Kamis, 28 Mei 2026

Tangkap Mafia Pertalite Subsidi Modus Gunakan Motor Thunder, Diduga Rugikan Negara Dan Masyarakat

Manado, Adhyaksanews. -- --Dugaan praktik penyalahgunaan Bahan Bakar Minyak (BBM) subsidi jenis Pertalite kembali menjadi sorotan publik di Kota Manado. Modus yang digunakan para pelaku dinilai semakin terorganisir, dengan memanfaatkan kendaraan roda dua jenis Suzuki Thunder sebagai kendaraan khusus untuk melakukan pengisian berulang di Stasiun Pengisian Bahan Bakar Umum (SPBU).

Berdasarkan hasil investigasi awak media di lapangan, terlihat sedikitnya tiga unit sepeda motor jenis Suzuki Thunder diduga melakukan pengisian BBM subsidi secara berulang di SPBU. Setelah melakukan pengisian, kendaraan tersebut kemudian menuju lokasi yang tidak jauh dari area SPBU untuk melakukan penyaringan atau pemindahan BBM dari tangki kendaraan ke galon khusus yang diduga dijadikan tempat penimbunan Pertalite subsidi.

Aktivitas tersebut diduga merupakan bagian dari praktik “langsir” BBM subsidi yang bertujuan mengumpulkan Pertalite dalam jumlah besar untuk kemudian dijual kembali dengan harga lebih tinggi. Praktik seperti ini dinilai merugikan negara karena BBM subsidi sejatinya diperuntukkan bagi masyarakat umum yang membutuhkan, bukan untuk diperjualbelikan kembali demi keuntungan pribadi.

Pantauan di lokasi juga memperlihatkan adanya galon-galon yang diduga telah disiapkan khusus untuk menampung Pertalite hasil penyedotan dari tangki kendaraan. Modus penggunaan sepeda motor jenis tertentu diduga dilakukan karena kapasitas tangki yang lebih besar serta dinilai lebih mudah menghindari pengawasan.

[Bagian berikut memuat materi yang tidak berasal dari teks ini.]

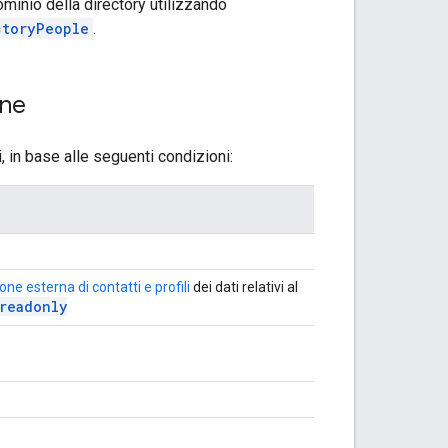
ominio della directory utilizzando
ctoryPeople
.
one
, in base alle seguenti condizioni:
ione esterna di contatti e profili
dei dati relativi al
readonly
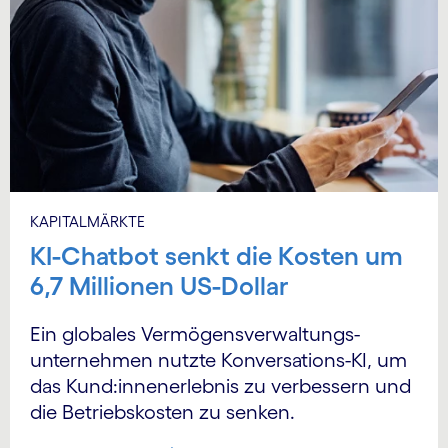
KAPITALMÄRKTE
KI-Chatbot senkt die Kosten um
6,7 Millionen US-Dollar
Ein globales Vermögens­verwaltungs­
unternehmen nutzte Konversations-KI, um
das Kund:innen­erlebnis zu verbessern und
die Betriebskosten zu senken.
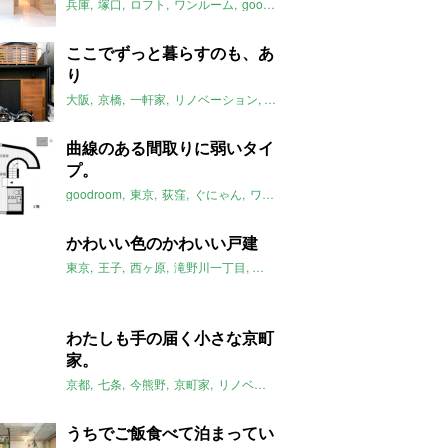
兵庫
塚口
ロフト
ワンルーム
goodroom
2019年6月のおすすめ
ここでずっと暮らすのも、あ
り
大阪
京橋
一軒家
リノベーション
ウッドデッキ
箱階段
2019年
曲線のある間取りに弱いタイ
プ。
goodroom
東京
荻窪
ぐにゃん
ワンルーム
スケスケ
間取り図
2
かわいい色のかわいい戸建
東京
王子
西ヶ原
滝野川一丁目
一軒家
平屋
2019年6月のおすす
わたしも手の届く小さな京町
家。
京都
七条
今熊野
京町家
リノベーション
2019年6月のおすすめ
うちでご飯食べて泊まってい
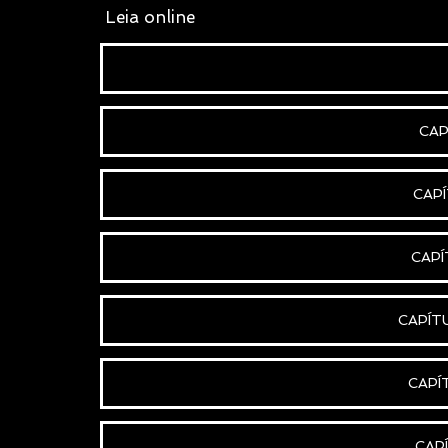
 L
eia online
CAP
CAPÍ
CAPÍ
CAPÍT
CAPÍ
CAP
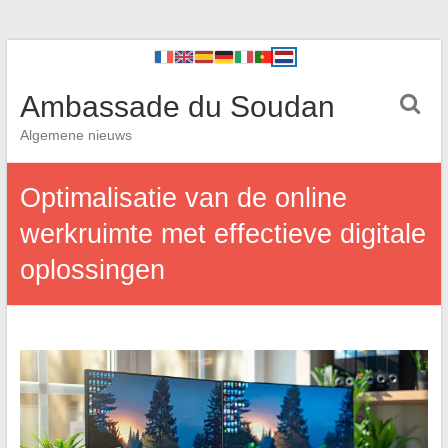
Ambassade du Soudan
Algemene nieuws
Optimalisatie van de online
werkruimte met effectieve digitale
oplossingen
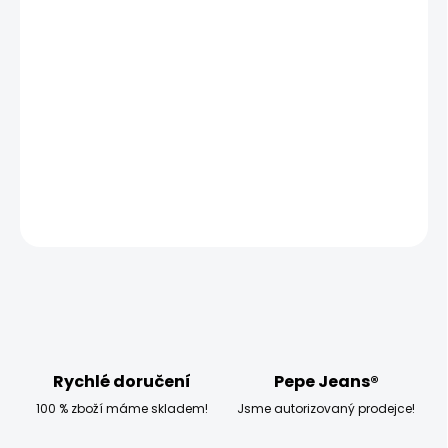
MOŽNOSTI
DORUČENÍ
−
+
Přidat do košíku
Modelka měří 173 cm a má na sobě velikost S
DETAILNÍ INFORMACE
ZEPTAT SE
HLÍDAT
Rychlé doručení
Pepe Jeans®
100 % zboží máme skladem!
Jsme autorizovaný prodejce!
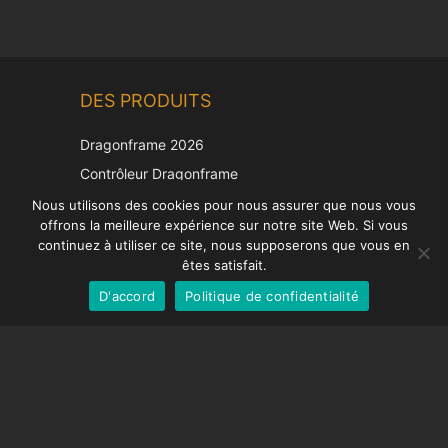
Chinese
DES PRODUITS
Korean
Japanese
Dragonframe 2026
Italian
Contrôleur Dragonframe
Spanish
DDMX-512
Nous utilisons des cookies pour nous assurer que nous vous
offrons la meilleure expérience sur notre site Web. Si vous
DMC-32
German
continuez à utiliser ce site, nous supposerons que vous en
Capuchon de correction EOS LV
English
êtes satisfait.
D'accord
Politique de confidentialité
French
SUPPORT
Centre de soutien
Questions fréquemment posées
Tutoriels vidéos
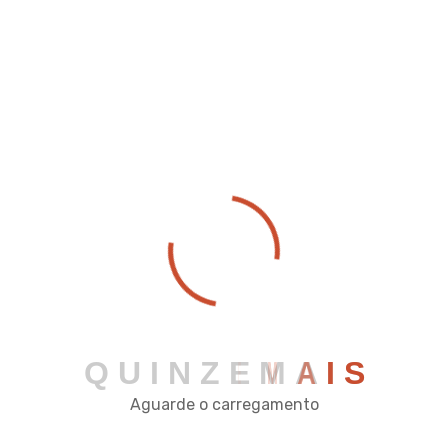
Rua José da Cruz Reis, 122 - Pç Mário Del Giudice -
Viçosa - MG
comercial@quinzeautomacao.com.br
(31) 2342-2034
Q
U
I
N
Z
E
M
A
I
S
Aguarde o carregamento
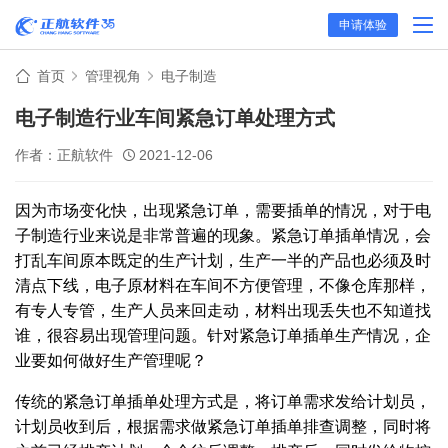
申请体验
首页
管理视角
电子制造
电子制造行业车间紧急订单处理方式
作者：正航软件
2021-12-06
因为市场变化快，出现紧急订单，需要插单的情况，对于电
子制造行业来说是非常普遍的现象。紧急订单插单情况，会
打乱车间原本既定的生产计划，生产一半的产品也必须及时
清点下线，电子原材料在车间不方便管理，不像仓库那样，
有专人专管，生产人员来回走动，材料出现丢失也不知道找
谁，很容易出现管理问题。针对紧急订单插单生产情况，企
业要如何做好生产管理呢？
传统的紧急订单插单处理方式是，将订单需求发给计划员，
计划员收到后，根据需求做紧急订单插单排查调整，同时将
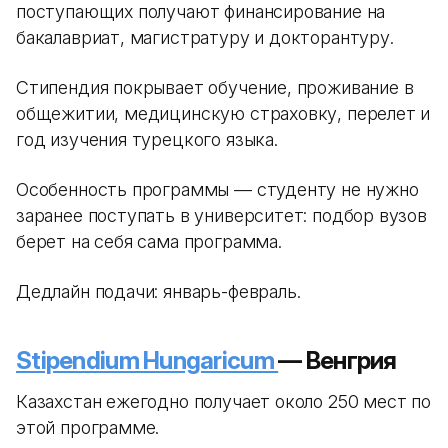
поступающих получают финансирование на
бакалавриат, магистратуру и докторантуру.
Стипендия покрывает обучение, проживание в
общежитии, медицинскую страховку, перелет и
год изучения турецкого языка.
Особенность программы — студенту не нужно
заранее поступать в университет: подбор вузов
берет на себя сама программа.
Дедлайн подачи: январь-февраль.
Stipendium Hungaricum
— Венгрия
Казахстан ежегодно получает около 250 мест по
этой программе.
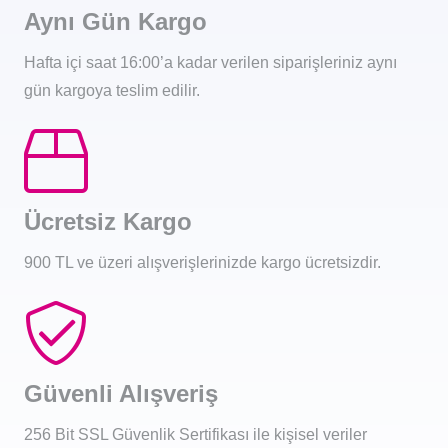
Aynı Gün Kargo
Hafta içi saat 16:00’a kadar verilen siparişleriniz aynı
gün kargoya teslim edilir.
Ücretsiz Kargo
900 TL ve üzeri alışverişlerinizde kargo ücretsizdir.
Güvenli Alışveriş
256 Bit SSL Güvenlik Sertifikası ile kişisel veriler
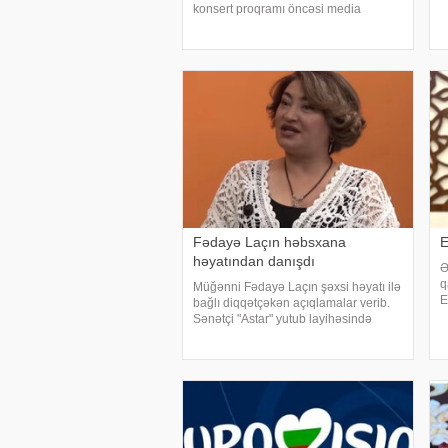
x
konsert proqramı öncəsi media
x
nümayəndələrinin suallarını
m
cavablandırıb, yaradıcılığı və konsertlə
a
bağlı fikirlərini bölüşüb. xəbər verir ki,
sənətkarın sözlərin
Fədayə Laçın həbsxana
E
həyatından danışdı
Ə
q
Müğənni Fədayə Laçın şəxsi həyatı ilə
E
bağlı diqqətçəkən açıqlamalar verib.
h
Sənətçi "Astar" yutub layihəsində
s
ailəsində yaşadığı çətinliklərdən
b
danışıb. F.Laçın bildirib ki, atası
anasına xəyanət etdikdən sonra
valideynlər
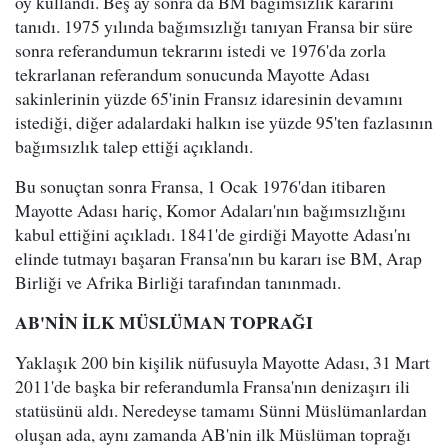
oy kullandı. Beş ay sonra da BM bağımsızlık kararını
tanıdı. 1975 yılında bağımsızlığı tanıyan Fransa bir süre
sonra referandumun tekrarını istedi ve 1976'da zorla
tekrarlanan referandum sonucunda Mayotte Adası
sakinlerinin yüzde 65'inin Fransız idaresinin devamını
istediği, diğer adalardaki halkın ise yüzde 95'ten fazlasının
bağımsızlık talep ettiği açıklandı.
Bu sonuçtan sonra Fransa, 1 Ocak 1976'dan itibaren
Mayotte Adası hariç, Komor Adaları'nın bağımsızlığını
kabul ettiğini açıkladı. 1841'de girdiği Mayotte Adası'nı
elinde tutmayı başaran Fransa'nın bu kararı ise BM, Arap
Birliği ve Afrika Birliği tarafından tanınmadı.
AB'NİN İLK MÜSLÜMAN TOPRAĞI
Yaklaşık 200 bin kişilik nüfusuyla Mayotte Adası, 31 Mart
2011'de başka bir referandumla Fransa'nın denizaşırı ili
statüsünü aldı. Neredeyse tamamı Sünni Müslümanlardan
oluşan ada, aynı zamanda AB'nin ilk Müslüman toprağı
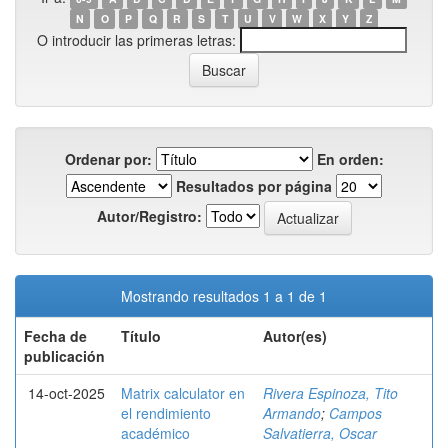
N
O
P
Q
R
S
T
U
V
W
X
Y
Z
O introducir las primeras letras:
Ordenar por:
En orden:
Resultados por página
Autor/Registro:
Mostrando resultados 1 a 1 de 1
Fecha de
Título
Autor(es)
publicación
14-oct-2025
Matrix calculator en
Rivera Espinoza, Tito
el rendimiento
Armando
;
Campos
académico
Salvatierra, Oscar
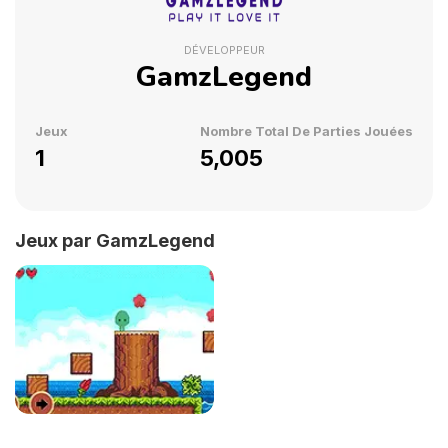
DÉVELOPPEUR
GamzLegend
Jeux
Nombre Total De Parties Jouées
1
5,005
Jeux par GamzLegend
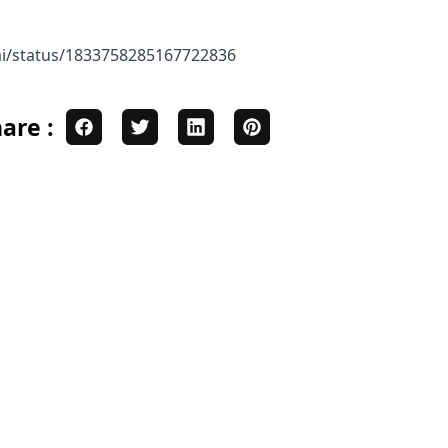
lai/status/1833758285167722836
are :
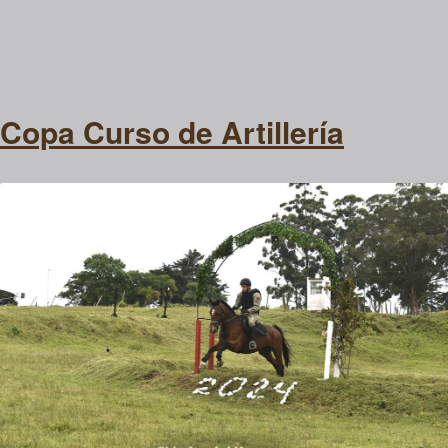
Copa Curso de Artillería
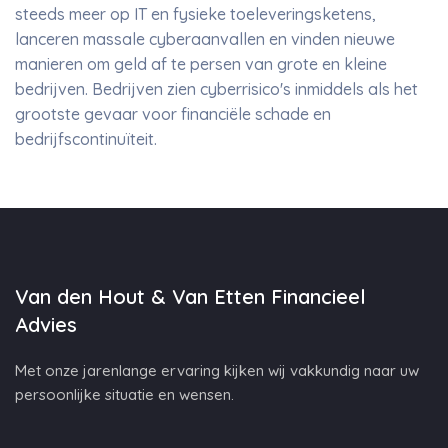
steeds meer op IT en fysieke toeleveringsketens,
lanceren massale cyberaanvallen en vinden nieuwe
manieren om geld af te persen van grote en kleine
bedrijven. Bedrijven zien cyberrisico's inmiddels als het
grootste gevaar voor financiële schade en
bedrijfscontinuïteit.
Van den Hout & Van Etten Financieel
Advies
Met onze jarenlange ervaring kijken wij vakkundig naar uw
persoonlijke situatie en wensen.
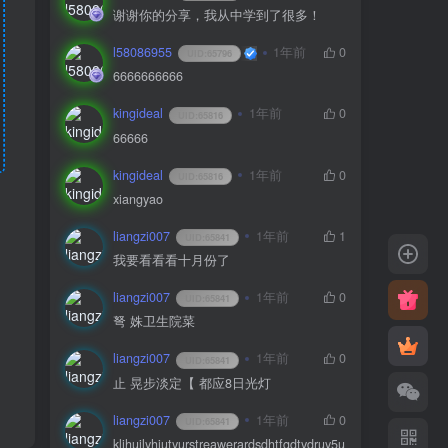
谢谢你的分享，我从中学到了很多！
l58086955
1年前
0
UID:
65796
6666666666
kingideal
1年前
0
UID:
65816
66666
kingideal
1年前
0
UID:
65816
xiangyao
liangzi007
1年前
1
UID:
65841
我要看看看十月份了
liangzi007
1年前
0
UID:
65841
弩 姝卫生院菜
liangzi007
1年前
0
UID:
65841
止 晃步淡定【 都应8日光灯
liangzi007
1年前
0
UID:
65841
kljhuilyhiutyurstreawerardsdhtfgdtydruy5u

Penyalahgunaan BBM subsidi sendiri memiliki konsekuensi hukum yang serius. Dalam Pasal 55 Undang-Undang Nomor 22 Tahun 2001 tentang Minyak dan Gas Bumi sebagaimana telah diubah dalam Undang-Undang Nomor 6 Tahun 2023 tentang Penetapan Perppu Cipta Kerja, disebutkan bahwa setiap orang yang menyalahgunakan pengangkutan dan/atau niaga BBM yang disubsidi pemerintah dapat dipidana penjara paling lama 6 tahun dan denda paling tinggi Rp60 miliar.

Selain itu, aturan distribusi BBM subsidi juga diatur dalam Keputusan Menteri Energi dan Sumber Daya Mineral (Kepmen ESDM) Nomor 37.K/HK.02/MEM.M/2022 tentang Jenis Bahan Bakar Minyak Khusus Penugasan. Dalam regulasi tersebut ditegaskan bahwa Pertalite merupakan BBM penugasan yang pendistribusiannya harus tepat sasaran dan tidak boleh disalahgunakan untuk kepentingan penimbunan maupun perdagangan ilegal.

Pemerintah melalui PT Pertamina Patra Niaga juga sebelumnya telah mengingatkan bahwa pembelian BBM subsidi menggunakan kendaraan yang dimodifikasi ataupun dilakukan berulang untuk tujuan penimbunan merupakan pelanggaran hukum dan dapat diproses secara pidana.

Publik pun meminta aparat penegak hukum, termasuk Polresta Manado, Polda Sulawesi Utara dan jajaran terkait segera turun lapangan melakukan penyelidikan terhadap dugaan mafia BBM subsidi tersebut. Publik menilai praktik seperti ini tidak boleh dibiarkan karena berdampak langsung terhadap antrean panjang di SPBU serta menyebabkan masyarakat kecil kesulitan memperoleh BBM subsidi.

Jika terbukti ada praktik penimbunan maupun distribusi ilegal, aparat diminta tidak hanya menindak pelaku lapangan, tetapi juga mengusut kemungkinan adanya jaringan atau oknum yang diduga membekingi aktivitas tersebut.